I can hear the sounds of merriment from below, and know someone soon will come. Lovell, soon, will come.
Then I hear the sound of the door to the room banging shut, blown by a gust of wind. I do not think it will matter too much.
It is confined, within the chest, and I realise the air will soon become stale. I try the lid and, for a moment, feel a spark of concern that I cannot move it, but I feel safe within the dark and am grateful for the solitude. I am warm and comfortable and know the seekers soon will find me, so I do not worry.
I close my eyes and wait for Lovell.
I did not mean to sleep.
My head fills with strange dreams, wild imaginings that follow one hard on the heels of the next. A kaleidoscope of brightly coloured glass, becoming darker. Like candles on a cake being blown out, one by one by one. My sleep grows deeper. Memories of the springs and summers and autumns of childhood.

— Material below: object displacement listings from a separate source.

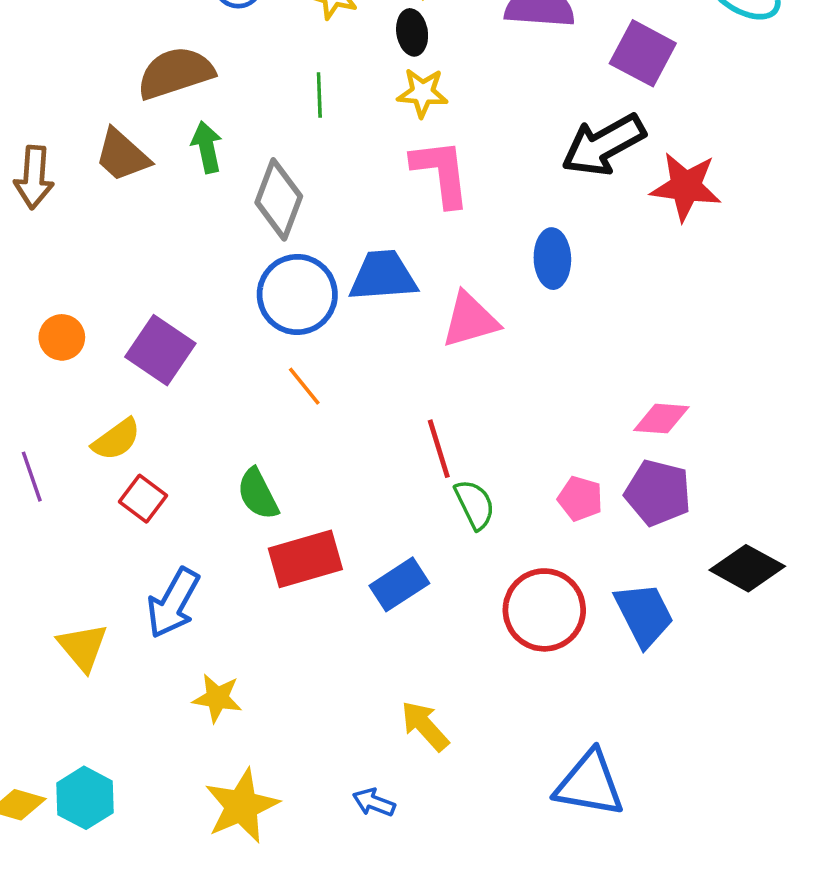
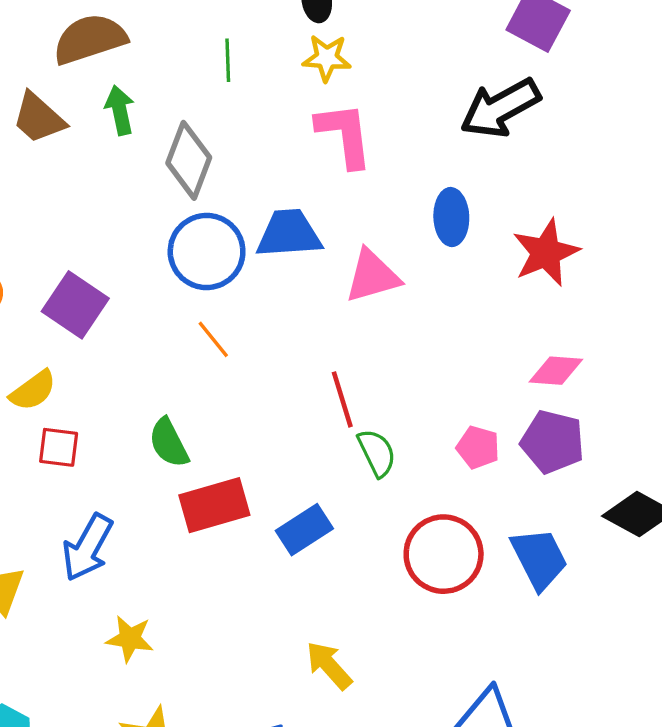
red star: (686, 187) -> (546, 253), moved, turned -30
red square: (143, 499) -> (59, 447), turned -30

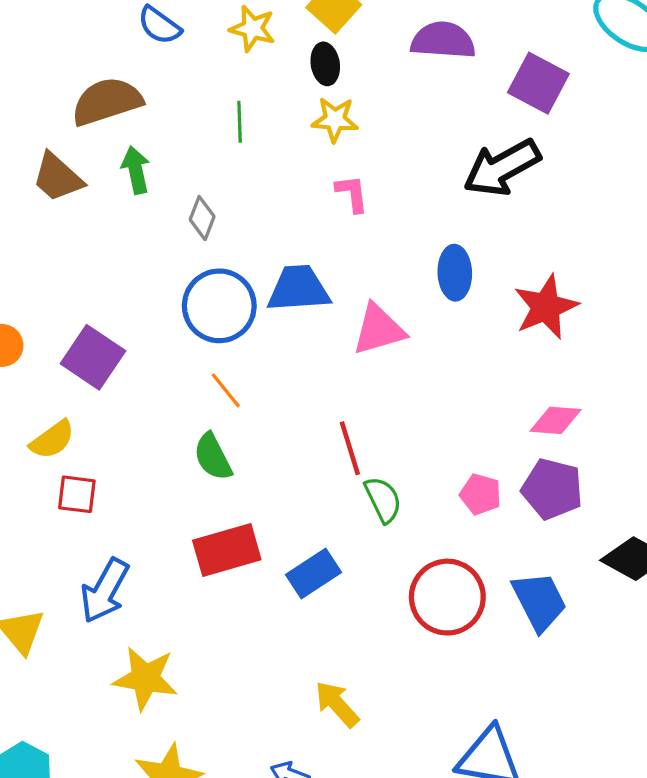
pink L-shape: (345, 135) -> (352, 193), size x0.6
gray diamond: (189, 160) -> (202, 218), size x0.6
green semicircle: (169, 443) -> (213, 457), moved
yellow star: (130, 639) -> (145, 678), size x1.4

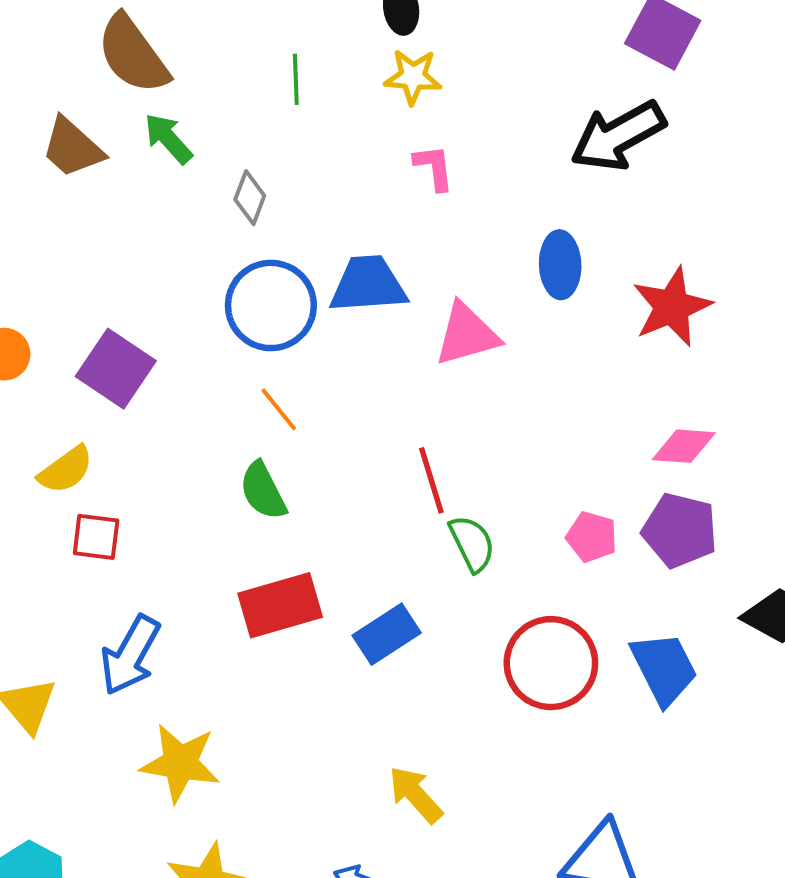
brown semicircle: (107, 101) -> (133, 54), turned -108
green arrow: (136, 170) -> (168, 138), turned -30

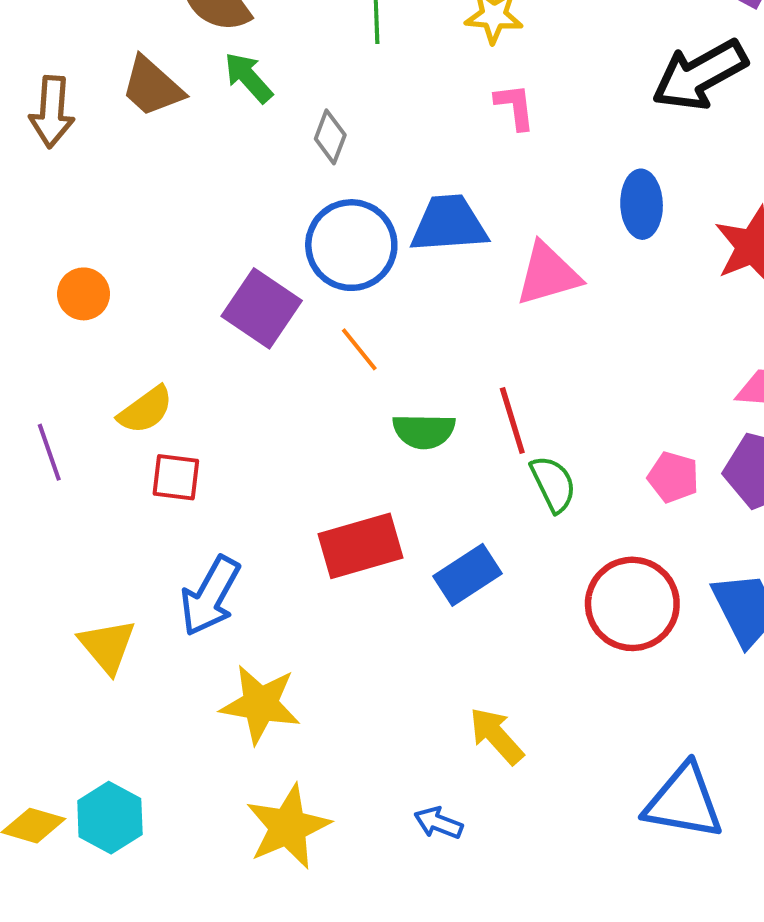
purple square: (116, 369) -> (262, 308), moved
green semicircle: (263, 491) -> (424, 431), moved, turned -62

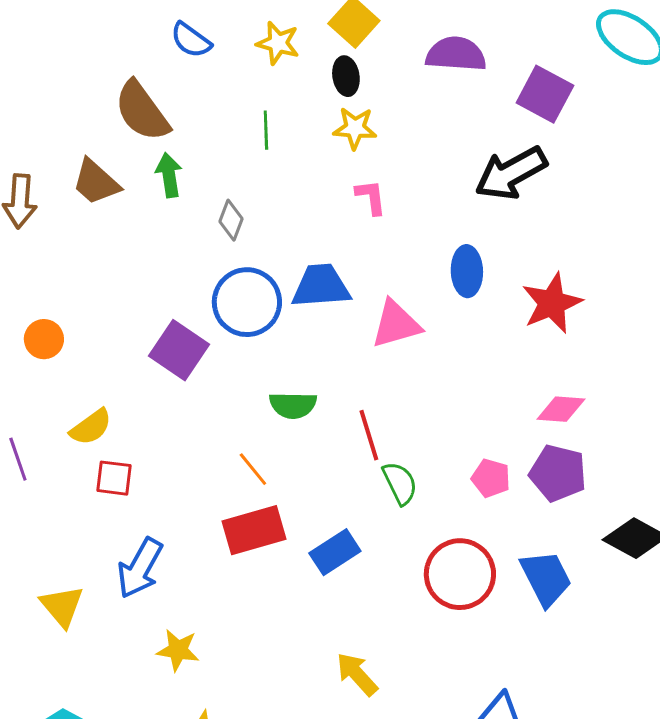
green arrow: (248, 78) -> (169, 175), turned 33
orange line: (359, 349) -> (253, 469), moved
green semicircle: (424, 431) -> (293, 405), moved
yellow star: (260, 704) -> (178, 650), size x0.7

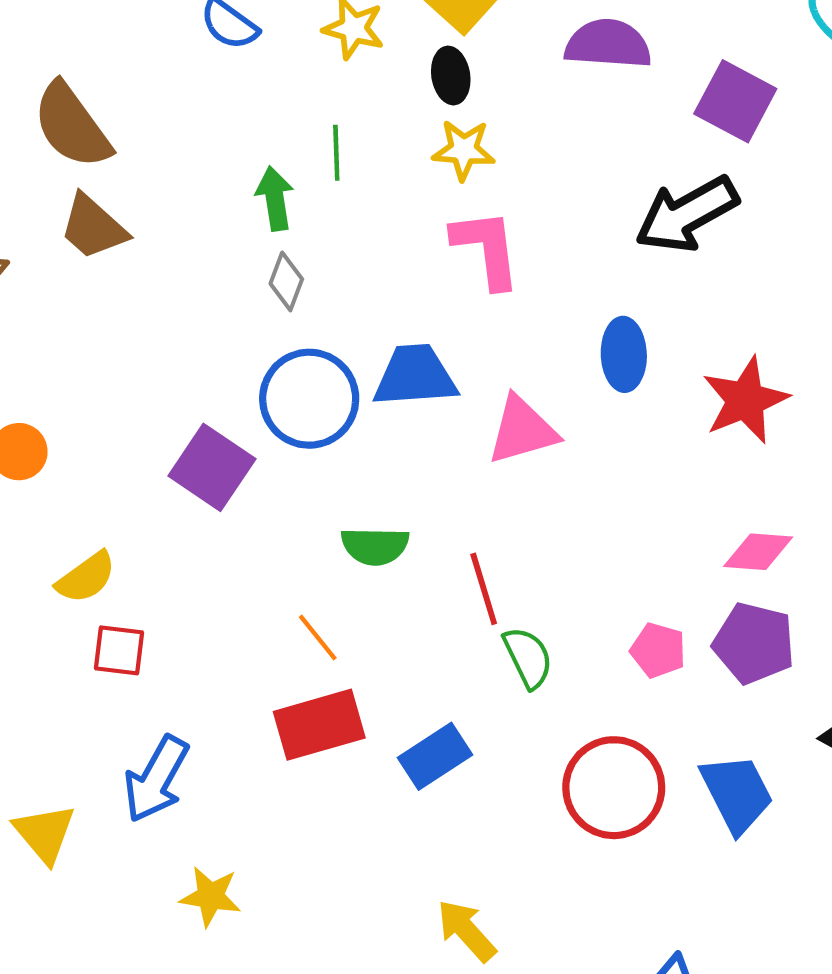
brown semicircle: (142, 111) -> (72, 126), moved
green arrow: (169, 175) -> (275, 198), moved
pink L-shape: (371, 197) -> (486, 249), size x1.6

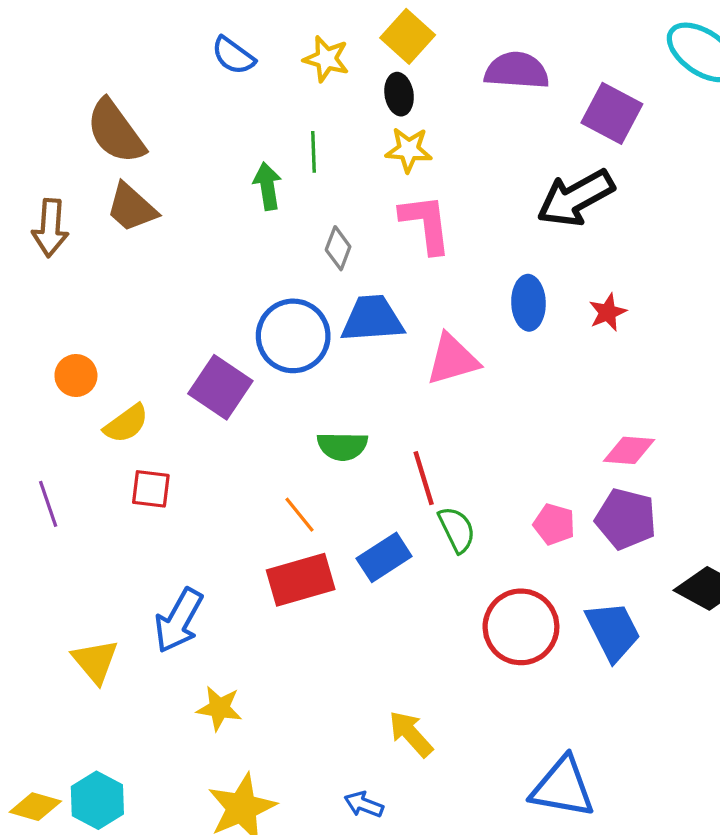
gray diamond: (286, 281) -> (338, 248), moved
red star: (745, 400) -> (608, 312), moved, size x0.6
yellow semicircle: (86, 577) -> (126, 424), moved
red square: (119, 650) -> (151, 489), moved
blue rectangle: (435, 756) -> (384, 557), moved

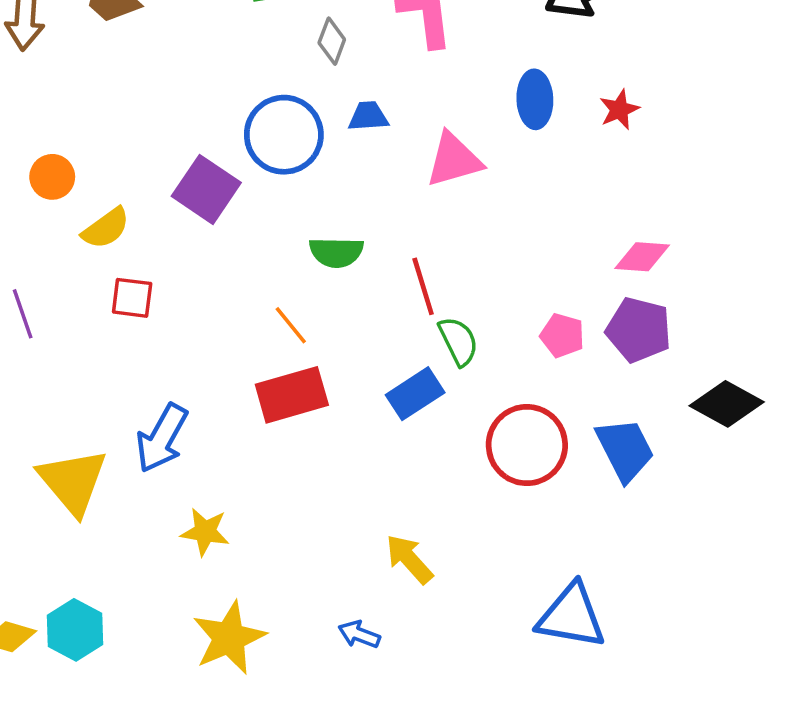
blue trapezoid: (372, 319) -> (368, 116), size x0.6
blue rectangle: (384, 557) -> (415, 394), moved
yellow triangle: (95, 661) -> (73, 482), size x1.4

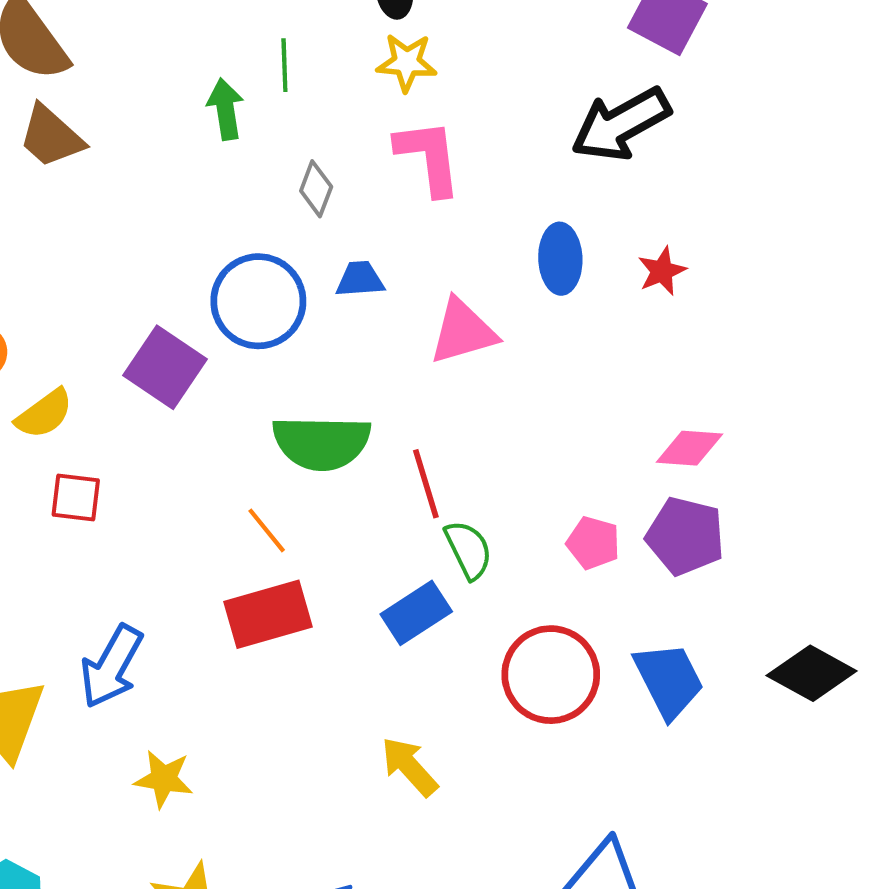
green semicircle: (336, 252) -> (322, 443), size x1.5
black diamond: (727, 404) -> (812, 673), moved
yellow arrow: (409, 559) -> (409, 767), moved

A winter wedding of tulle and silk, the white of the mistletoe bough and the green of the holly decking the hall.
The food on the marriage table grows cold, congeals. They are looking and calling out my name. It is no longer a game. Impatience turns to fear.
Lovell does not find me.
They hunted all that night and the next day. They ventured to the highest reaches of the house, but if someone did step into the bare room with the fleur-de-lis wallpaper, they investigated no further. If they saw the chest, they saw it was locked fast from the outside and did not think I could be there. When they called my name and I did not answer, they moved on through corridors and the attics.
By then, I could no longer hear them. I felt no pain or fear at the moment of my passing, just a simple slipping away.
I died as I had lived. Quietly, gently, leaving little trace.
I discovered I could still see things, in the house and beyond its boundaries. I could hear things and sense the shifting of the world, even though I was no longer part of it.
They drained the pond and scoured every square of the three hundred acres, extending the search beyond the gates to the villages of Farley Hill and Eversley, Hazeley, Heckfield and Swallowfield. They dragged the rivers, running high and fast at that time of year, the Whitewater and the Blackwater, the Hart.
Still they did not find me.
The weeks turned to months, the months to years. Lovell lost hope. He took to wandering the roads and the pathways through the woods, crying my name, and I wept to see him so broken.
Inside my oak tomb, my body grew thin and, in time, faded quite away. All that was left were bones, wrapped in tulle and silk, resting on a bed of blue cotton. Knowing I would have no peace until I was laid in the ground, I despaired that I would never be found. That I would be condemned to this half existence for all time.
Lovell grew old.
The children sang rhymes about him and pitied him, though they feared him too. When he died, he was buried in the grounds of Bramshill House where we had hoped to make a home together. And although I never had the chance to know him in life, my longing to lie beside him in death grew stronger, sharper, with each year that passed.
I had possession of these corridors. From time to time, some could sense my company. Stories of a white winter lady glimpsed in the upper floors each December. Rumours of footsteps heard running in panic from room to room, the wedding guests of years ago in their desperate search for the mistletoe bride.
Yet though the house was known to be haunted, still no one came to carry me home.
The years marched on, from one generation unto the next.
England waged war in the East and in Africa. On the lawns of Bramshill House, men played cricket and the white deer continued to roam the parkland. The story of Lovell and his fairy bride faded from memory. All those who remembered that night were long gone, their children and children’s children moved away.
A new century began. England was at war once more, this time in Europe. The sons and fathers of the villages, where once my Lovell searched, were sent to die at Boar’s Head and the Somme. With so many lying dead, how could the loss of one young bride so many years ago count for much? I heard tell that red poppies blossomed on the fields of Flanders and France where their bodies fell.
Here, each year, the berries of the mistletoe bough still bloomed white at Christmas and the leaves of the holly are green.
I continue to sleep.
When next I wake, it is summer.
Bramshill House has been sold. Since 1699, there have been Copes here. Now, the last of the family has relinquished his possession of the estate and its three hundred acres of land. Soon, a new owner will come and another story will begin.
The last of the boxes are going today. I can hear the footsteps on the gravel and a strange thrumming sound, the vibrating of an engine. No horses now, but rather rubber wheels and the ability to travel great distances.